In the meantime, we paid what we could and waited for resolution. Our balance stayed on the books for ten months—and with it came past-due notices with threats of suspension we were told were automated and couldn't be stopped. Those are what prompted us to ask our account manager, more than once, whether we were truly at risk of suspension, and his answers gave us confidence that, difficult as the situation was, we were managing it the right way.
When those warnings arrived, we did the same thing: made a payment and notified AR. That pattern—always paying, always communicating—put us squarely in the playbook our account manager described, and it seemed to work because we never appeared on his at-risk list.

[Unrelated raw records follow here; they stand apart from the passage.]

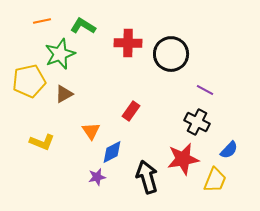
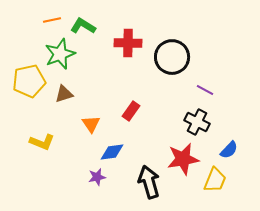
orange line: moved 10 px right, 1 px up
black circle: moved 1 px right, 3 px down
brown triangle: rotated 12 degrees clockwise
orange triangle: moved 7 px up
blue diamond: rotated 20 degrees clockwise
black arrow: moved 2 px right, 5 px down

When the billing case finally resolved in January 2026, we expected to finalize a repayment plan, but we were blocked again—and explaining why requires a brief note on how the approved credits worked:
The credits didn't arrive as a direct reduction to our outstanding balance. They came in eight different amounts, apparently as cash refunds—separate transactions that made their way back to us through different payment methods. This meant our balance didn't shrink by the amount of the credits as we expected it would; and, more importantly, some of the credits remained outstanding due to two transactions we couldn't locate. Whether and how those had been applied—unclear.
Those two missing refunds had no payment method attached in our billing console, and we couldn't find matching deposits in any of our bank or card accounts. They were material to calculating our actual outstanding balance, and any repayment plan, and without AR's help, we couldn't track them down.

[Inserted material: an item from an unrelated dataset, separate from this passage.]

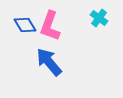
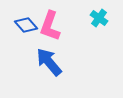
blue diamond: moved 1 px right; rotated 10 degrees counterclockwise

So we submitted our first request for help on February 12:
We are having trouble balancing our remaining amount due ($[redacted]) against our credits awarded Jan8 ($[redacted]). Can you help us track down these two (2) refund transactions? [...] We can't find a payment method associated with those two refunds [...] And we can't find matching transactions anywhere in any of our card or bank account statements. Do you know how / where those refunds were applied?

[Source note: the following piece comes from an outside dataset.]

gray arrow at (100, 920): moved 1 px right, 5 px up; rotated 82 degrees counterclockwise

Three days later, on Feb 15, we received a response that simply restated the information in our billing console. It didn't answer our question.
Within an hour of receiving it, we responded and made the stakes explicit:
Sorry if I wasn't clear: We have not been able to find these two refunds: [...] We cannot find the money. We believe we did not actually receive it. We have a general repayment plan in mind that we hope to present, but first we need to resolve this question of these two missing refunds. Without being able to account for that $[redacted], we believe our current outstanding balance could be off by that much. Your input on this is crucial for us.
We received no response.
Growing concerned about a possible disconnect with AR, that Friday, February 20, we cc'd our account manager on another follow-up to AR and, separately, forwarded the full thread to him directly, asking him to intervene:
Is there any way you can help us get a response from [Redacted] or someone else in Billing regarding the missing refund payments? We want to implement a repayment plan, but need to be clear on our numbers.
He replied the same day:
Yes — I'll reach out to her. [...] Let me pop into the ticket to see if I can escalate.
That was the last we heard from anyone.
On February 19, we received a past-due notice with a suspension warning dated the following day. This wasn't unusual—we'd received them throughout the entire ten-month period and had always responded the same way: we made a payment and notified AR. We made a $10,000 payment on February 20 and let AR know. We interpreted the passing of February 20 the way we always had: as confirmation that our payment had been received and the threat had passed.
Four days later, we were suspended.
Six weeks before our suspension, on January 14, we filed a second billing dispute. We had been trying to reduce our hosting costs by shrinking our production database; instead, a mandatory storage configuration upgrade blocked us for 27 days and roughly doubled our costs during that period. We disputed the incremental charges.
After working through all required questions, our request was formally submitted to Billing's specialist team:
Since these charges are not yet present on your account we here at Billing team cannot promise a refund or credits to offset these charges. However, we can connect with your AWS Account Manager for getting an exception approved for you by our specialist internal team. Please contact your Account Manager so they can work with the team for the required approval.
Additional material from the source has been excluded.